The residents are mostly done with rounds by the time Rory arrives. I nod and say, “Sure, sure,” not knowing at all what they have said. They trickle out of the room until only Rory remains.
His mouth parts like he is about to say something, then he shuts it again as he takes a step away from me. My eyes sting as I watch him withdraw. And it is so stupid because we barely know each other. It shouldn’t matter. I don’t care about him. He doesn’t care about me. Not really. So why the hell has this heavy ball of lead settled low in my stomach?
“Rory, I—”
“I have to catch up to the group,” he points with his thumb toward the door and leaves me alone.
The long day drags after that. Pilar calls me around lunchtime.
“When can I come to see you?” she asks.
I know Felipe won’t let her, so I bluff. “Whenever you want.”
“I’m going to try to manage it. I think next month, I can get away for a week or so. I want to see your new place, the gym, everything.”
“All right,” I say, sure this will never happen.
“How are you liking it there?”
“It’s great. I’ve made a few friends.” Sticking with the positives will keep her at bay for a while.
“That’s great, Tini! Tell me about them.”
“Let’s see, there’s this girl, Mandy. She’s an artist. And her two cousins, Izel and Tlali. Izel writes horror, and Tlali translates novels.” I stick to describing them by their true trades instead of their day jobs. I’m afraid to even mention anything hospital-related to my sister.
“How Bohemian.” Pilar sounds overjoyed. “And strange.”
“Why strange?” I ask.
“All your friends here are gym rats. This is different.”
“New leaf and all that,” I say. “Trying new things. How about you, Pili? How are you doing? Really?”
“You know me. I’m always fine.”
“Pilar, come on.
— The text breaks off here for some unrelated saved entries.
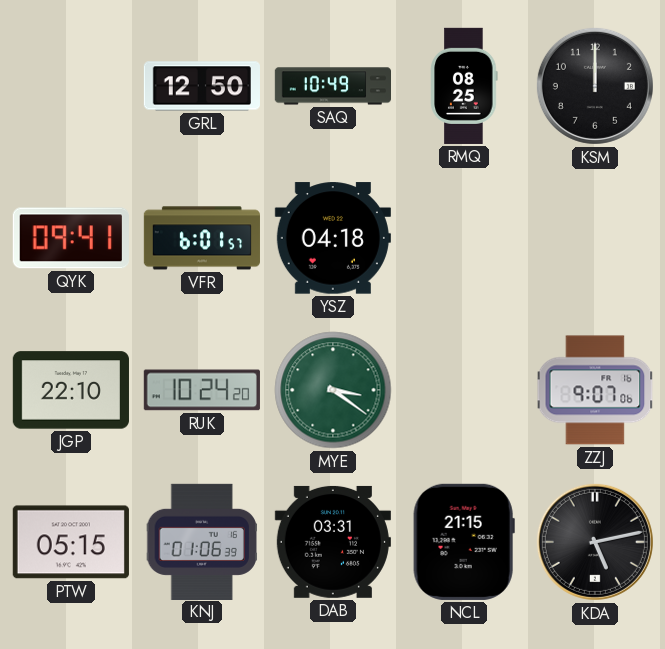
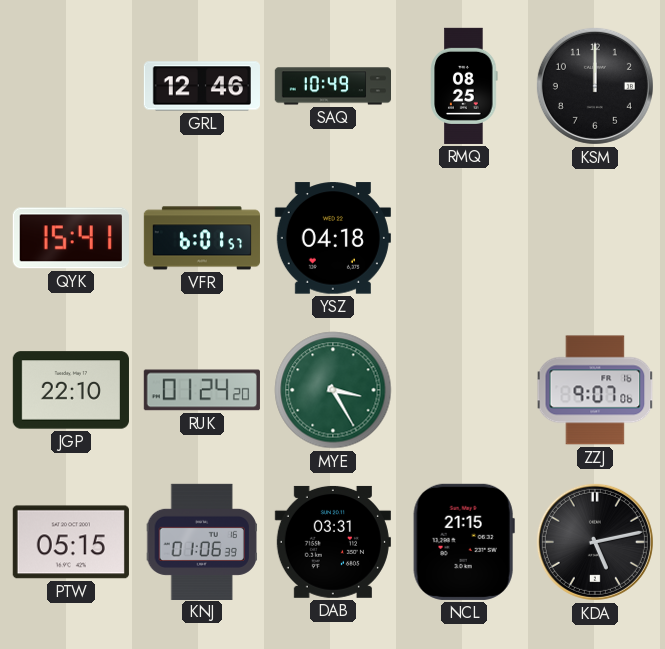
GRL: 12:50 -> 12:46
QYK: 09:41 -> 15:41
RUK: 10:24 -> 01:24
MYE: 3:21 -> 3:25
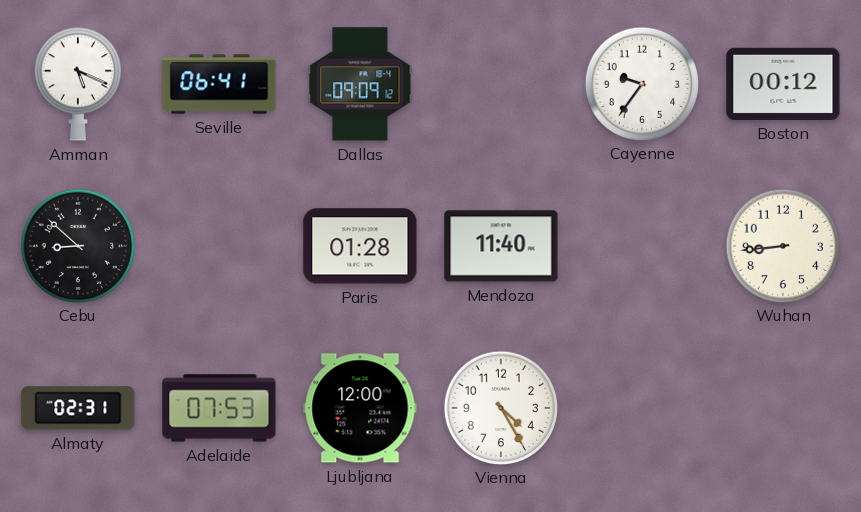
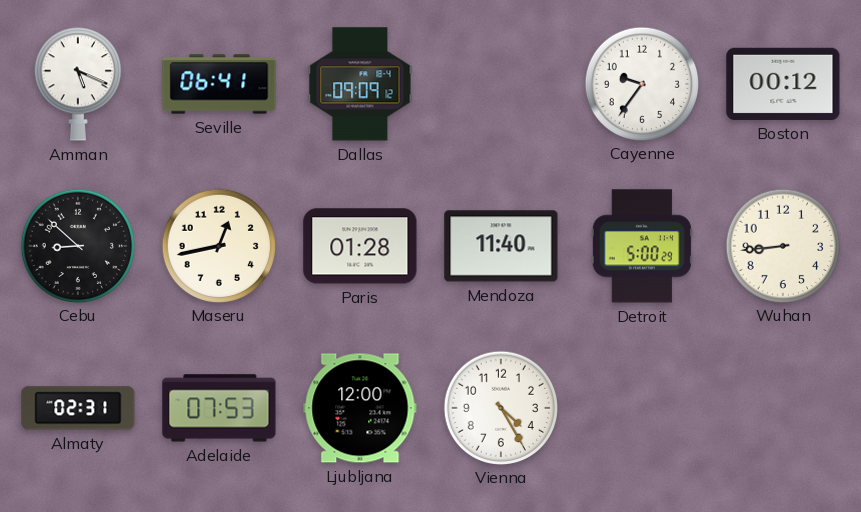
Maseru: none -> 12:43
Detroit: none -> 5:00
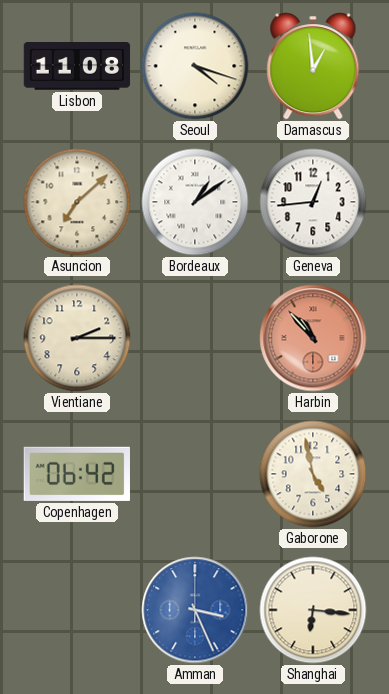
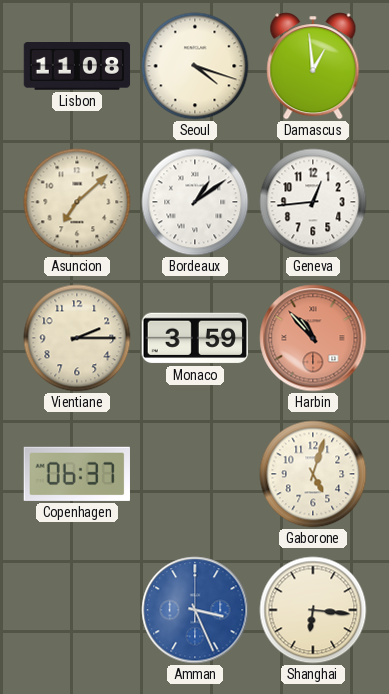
Monaco: none -> 3:59
Copenhagen: 06:42 -> 06:37
Gaborone: 4:58 -> 5:03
I want to know the truth.”
“I just miss you, is all.”
“I miss you too. You should really think about making some new friends too.”
She laughs, but it’s bitter. “Do you think I could find some friends under the couch or in the kitchen?”
I wince. She is basically a prisoner in her fancy tower. “I’m sorry,” I say. “That was insensitive.”
“Don’t worry about me. My problems aren’t really problems.”
“Just because you are wealthy and don’t lack any physical comforts doesn’t mean you can’t have problems, Pilar.”
She sighs into the phone. “I called to check on you, not to get the Spanish Inquisition.”
I laugh. “Yeah. You’re only okay with giving me the third degree.”
“Speaking of which, did you speak to Chema?”
It’s my turn to sigh. “Yeah.”
“And?”
“He’s pretty pissed at me.”
“Were you expecting anything less?”
“No. I guess not. Do me a favor? Check on him if you can?”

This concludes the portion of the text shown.